-
91. Data: 2014-08-16 13:28:31
Temat: Re: Android i 64-bitowy processor
Od: "Pszemol" <P...@P...com>
"atm" <...@v...pl> wrote in message
news:53ef3a6b$0$2362$65785112@news.neostrada.pl...
> On 2014-08-16 12:43, Alf/red/ wrote:
>> On 16/08/14 12:04, K wrote:
>>> wez zacytuj twoja odpowiedz na to pytanie (bo my debile nie mozemy
>>> znalezc)
>>
>> o jejku jejku, Pszemol wspierał się
>> http://en.m.wikipedia.org/wiki/64_bit#Pros_and_cons
>>
>> A mnie, usera, wali ile tam w środku bitów jest. Może być pięciu, może
>> być pięciuset. Byleby reagował szybko na to, jak pukam w ekranik, szybko
>> wyświetlał strony / nie zacinał filmów, nie lagował w nawigacji przez
>> kilometr, i tak dalej. No i przy tym działał kilka dni na jednym
>> naładowaniu. Moje doświadczenie elektroniczne mówi, że lepiej dać dwa
>> razy więcej pamięci, niż dwa razy więcej bitów czy rdzeni.
>
> I chyba wlasnie w tym rzecz - Apple juz teraz wprowadzilo 64 bity myslac o
> przyszlosci. W tej chwili korzysc z tego jest pewnie mocno wirtualna.
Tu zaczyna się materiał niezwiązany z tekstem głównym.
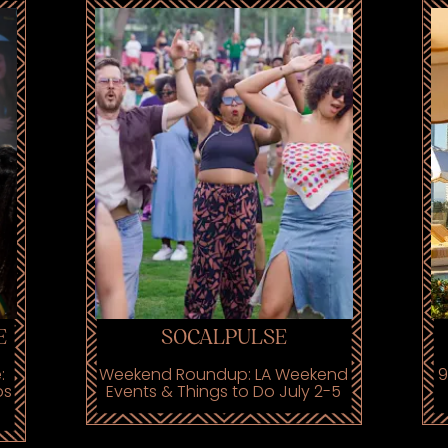
E
SOCALPULSE
:
Weekend Roundup: LA Weekend
9
os
Events & Things to Do July 2-5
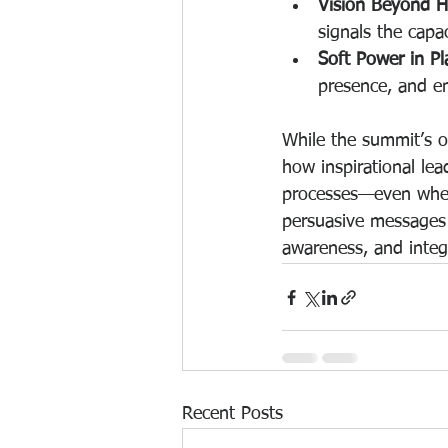
Vision Beyond H
signals the capa
Soft Power in Pl
presence, and e
While the summit’s o
how inspirational lea
processes—even when 
persuasive messages 
awareness, and integr
Recent Posts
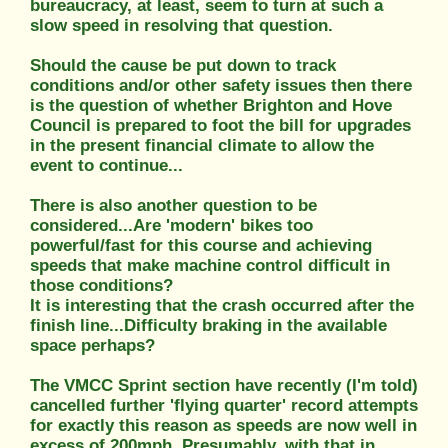
bureaucracy, at least, seem to turn at such a
slow speed in resolving that question.
Should the cause be put down to track
conditions and/or other safety issues then there
is the question of whether Brighton and Hove
Council is prepared to foot the bill for upgrades
in the present financial climate to allow the
event to continue...
There is also another question to be
considered...Are 'modern' bikes too
powerful/fast for this course and achieving
speeds that make machine control difficult in
those conditions?
It is interesting that the crash occurred after the
finish line...Difficulty braking in the available
space perhaps?
The VMCC Sprint section have recently (I'm told)
cancelled further 'flying quarter' record attempts
for exactly this reason as speeds are now well in
excess of 200mph. Presumably, with that in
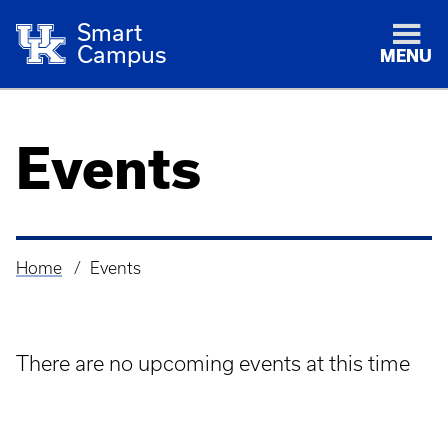
Smart
Campus
MENU
Events
Home
Events
Breadcrumb
There are no upcoming events at this time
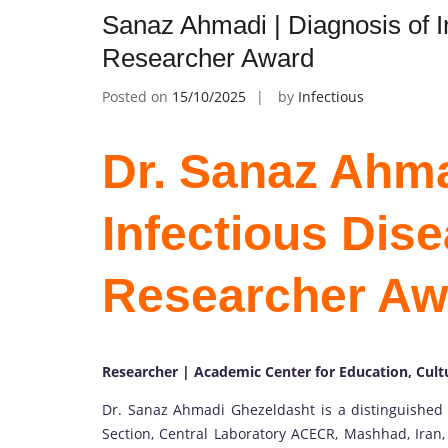
Sanaz Ahmadi | Diagnosis of I
Researcher Award
Posted on
15/10/2025
by
Infectious
Dr. Sanaz Ahma
Infectious Dise
Researcher Aw
Researcher | Academic Center for Education, Cult
Dr. Sanaz Ahmadi Ghezeldasht is a distinguished 
Section, Central Laboratory ACECR, Mashhad, Iran,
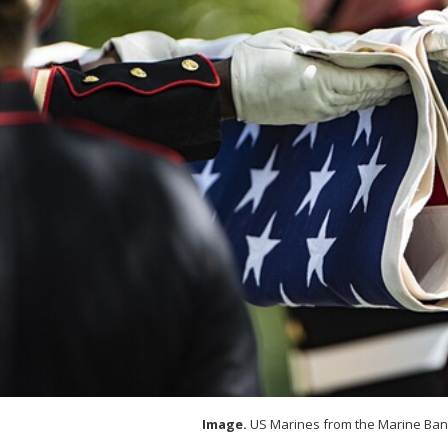
Image.
US Marines from the Marine Ban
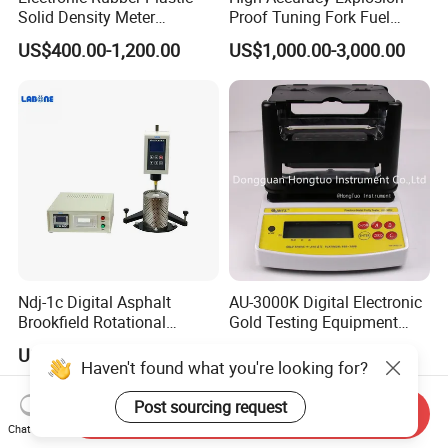
Solid Density Meter
Proof Tuning Fork Fuel
Densimeter
Density Meter
US$400.00-1,200.00
US$1,000.00-3,000.00
Ndj-1c Digital Asphalt
AU-3000K Digital Electronic
Brookfield Rotational
Gold Testing Equipment
Viscosity Test Brookfield
Metal Density Measuring
US$1,599.00-2,159.00
US$349.00-1,199.00
Rotational Viscometer
Instrument Purity Test
Haven't found what you're looking for?
Machine
Post sourcing request
Send Inquiry
Chat Now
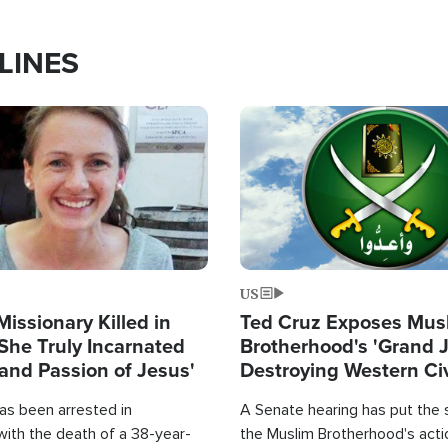
LINES
Image
US
Missionary Killed in
Ted Cruz Exposes Mus
She Truly Incarnated
Brotherhood's 'Grand 
and Passion of Jesus'
Destroying Western Civ
from Within'
as been arrested in
A Senate hearing has put the 
with the death of a 38-year-
the Muslim Brotherhood's acti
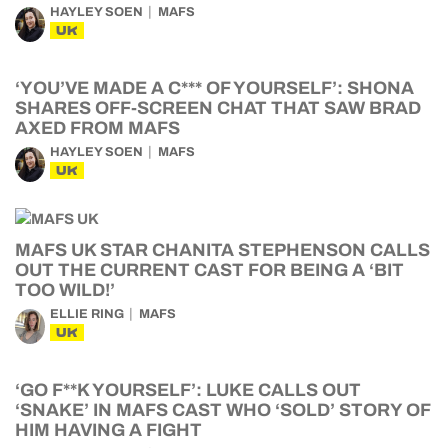
HAYLEY SOEN
MAFS
UK
‘YOU’VE MADE A C*** OF YOURSELF’: SHONA
SHARES OFF-SCREEN CHAT THAT SAW BRAD
AXED FROM MAFS
HAYLEY SOEN
MAFS
UK
MAFS UK STAR CHANITA STEPHENSON CALLS
OUT THE CURRENT CAST FOR BEING A ‘BIT
TOO WILD!’
ELLIE RING
MAFS
UK
‘GO F**K YOURSELF’: LUKE CALLS OUT
‘SNAKE’ IN MAFS CAST WHO ‘SOLD’ STORY OF
HIM HAVING A FIGHT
Nie jest... iPhone5S z iOS działa wyjątkowo szybko i płynnie mimo że ma
"tylko" dwa rdzenie - Android potrzebuje do tego samego 4 lub 8 rdzeni.
To się sprawdza już dziś w praktyce a w przyszłości tylko będzie lepiej.
-
92. Data: 2014-08-16 13:44:39
Temat: Re: Android i 64-bitowy processor
Od: atm <...@v...pl>
On 2014-08-16 13:20, Pszemol wrote:
> "atm" <...@v...pl> wrote in message
> news:53ef26ce$0$2160$65785112@news.neostrada.pl...
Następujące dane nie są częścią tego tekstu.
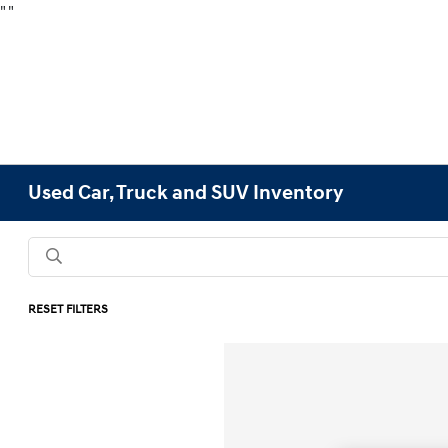
"
"
Used Car, Truck and SUV Inventory
RESET FILTERS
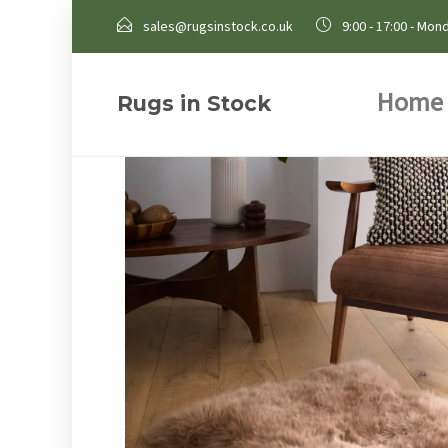
sales@rugsinstock.co.uk
9:00 - 17:00 - Mond
Home
Rugs in Stock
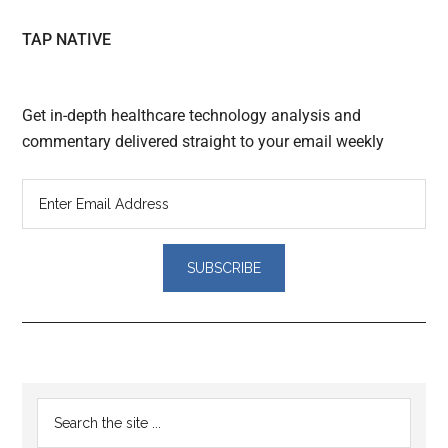
TAP NATIVE
Get in-depth healthcare technology analysis and
commentary delivered straight to your email weekly
Reader
Primary
Search
Interactions
the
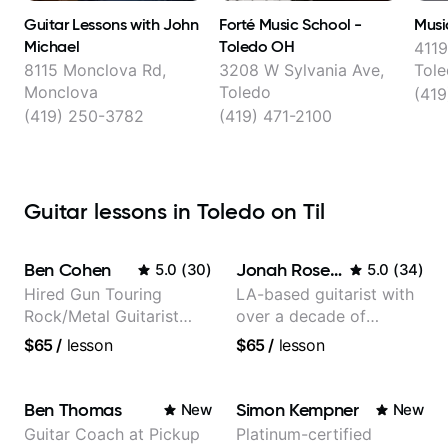
Guitar Lessons with John
Forté Music School -
Musi
Michael
Toledo OH
4119
8115 Monclova Rd,
3208 W Sylvania Ave,
Tol
Monclova
Toledo
(419
(419) 250-3782
(419) 471-2100
Guitar lessons in Toledo on Til
Ben Cohen
Jonah Rosenthal
5.0
(
30
)
5.0
(
34
)
Hired Gun Touring
LA-based guitarist with
Rock/Metal Guitarist
over a decade of
(Toehider, PowerGlove,
teaching experience
$65
/
lesson
$65
/
lesson
Lattermath), Berklee
Grad
Ben Thomas
Simon Kempner
New
New
Guitar Coach at Pickup
Platinum-certified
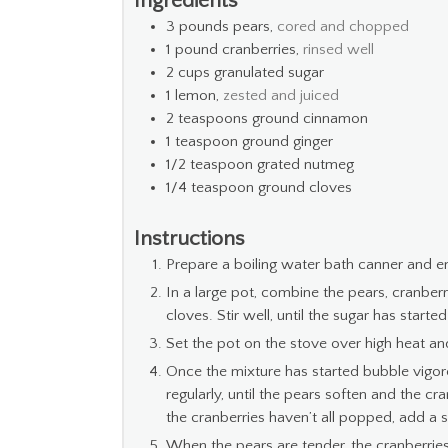
Ingredients
3
pounds
pears,
cored and chopped
1
pound
cranberries,
rinsed well
2
cups
granulated sugar
1
lemon,
zested and juiced
2
teaspoons
ground cinnamon
1
teaspoon
ground ginger
1/2
teaspoon
grated nutmeg
1/4
teaspoon
ground cloves
Instructions
Prepare a boiling water bath canner and en
In a large pot, combine the pears, cranberr
cloves. Stir well, until the sugar has started
Set the pot on the stove over high heat and
Once the mixture has started bubble vigor
regularly, until the pears soften and the cr
the cranberries haven’t all popped, add a s
When the pears are tender, the cranberries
>> On 2014-08-16 00:49, Pszemol wrote:
>>> "atm" <...@v...pl> wrote in message
>>> news:53ee6360$0$2223$65785112@news.neostrada.pl...
>>>>> Dlatego, że mowa była o kupieniu taniego biedafona do trzymania "w
>>>>> razie
>>>>> czego" w samochodzie... Widzisz tą Xperię w takiej roli?
>>>>
>>>> Jak najbardziej w temacie, gdybys w plenerze utopil iP5 tak jak
>>>> zrobiles ze swoim i zostalbys bez telefonu taki biedafon w pewnych
>>>> sytuacjach moglby okazac sie nieoceniony.
>>>
>>> Weź się nie wygłupiaj... przecież nie o to chodziło.
>>
>> Ok, zatem po kolei:
>>
>> -----------------------------
>> > Mam. Trzymam w samochodzie jako "emergency phone"
>>
>> Dlaczego? Po co?
>> Nie masz zaufania do swojego telefonu z Androidem na pokładzie?
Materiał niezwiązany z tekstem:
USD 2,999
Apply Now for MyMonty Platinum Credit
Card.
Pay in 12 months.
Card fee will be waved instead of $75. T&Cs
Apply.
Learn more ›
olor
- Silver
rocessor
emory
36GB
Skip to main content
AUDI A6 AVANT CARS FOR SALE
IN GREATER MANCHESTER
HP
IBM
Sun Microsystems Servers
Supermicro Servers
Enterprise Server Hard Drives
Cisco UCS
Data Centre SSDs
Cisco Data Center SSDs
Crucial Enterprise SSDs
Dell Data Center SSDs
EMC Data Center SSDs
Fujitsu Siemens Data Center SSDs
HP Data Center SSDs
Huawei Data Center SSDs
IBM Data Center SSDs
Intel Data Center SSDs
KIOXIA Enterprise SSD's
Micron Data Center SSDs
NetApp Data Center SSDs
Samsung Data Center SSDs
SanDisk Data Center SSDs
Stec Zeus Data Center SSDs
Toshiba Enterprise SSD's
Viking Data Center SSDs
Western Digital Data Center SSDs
>> Mój iPhone4 mnie nie zawiódł nigdy - nie potrzebuje zapasowego telefonu.
>>
>>
>> > A jak bylo z iP5 i jego wodoszczelnoscia?
>>
>> Tu nie chodzi o zwyczajną wodoszczelność...
>> Wrzuć dowolny telefon włączony do wiaderka ze słoną wodą i wtedy
>> pogadamy.
>>
>>
>> > Masz na mysli ten?
>> > http://www.gsmmaniak.pl/213640/sony-xperia-v-przetrw
ala-4-dni-w-morzu/
>> > lub ten?
>> > http://www.gsmmaniak.pl/337652/podwodna-przygoda-son
y-xperia-z2/
>>
>> Nie, nie mam na myśli telefonu spacjalnie zaprojektowanego jako
>> "wodoodporny", i sądzę że dobrze o tym wiesz
>>
>>
>> >> Dlatego, że mowa była o kupieniu taniego biedafona do trzymania "w
>> >> razie
>> >> czego" w samochodzie... Widzisz tą Xperię w takiej roli?
>> >
>> > Jak najbardziej w temacie, gdybys w plenerze utopil iP5 tak jak
>> zrobiles ze swoim i zostalbys bez telefonu taki biedafon w pewnych
>> sytuacjach moglby okazac sie nieoceniony.
>>
>> Weź się nie wygłupiaj... przecież nie o to chodziło.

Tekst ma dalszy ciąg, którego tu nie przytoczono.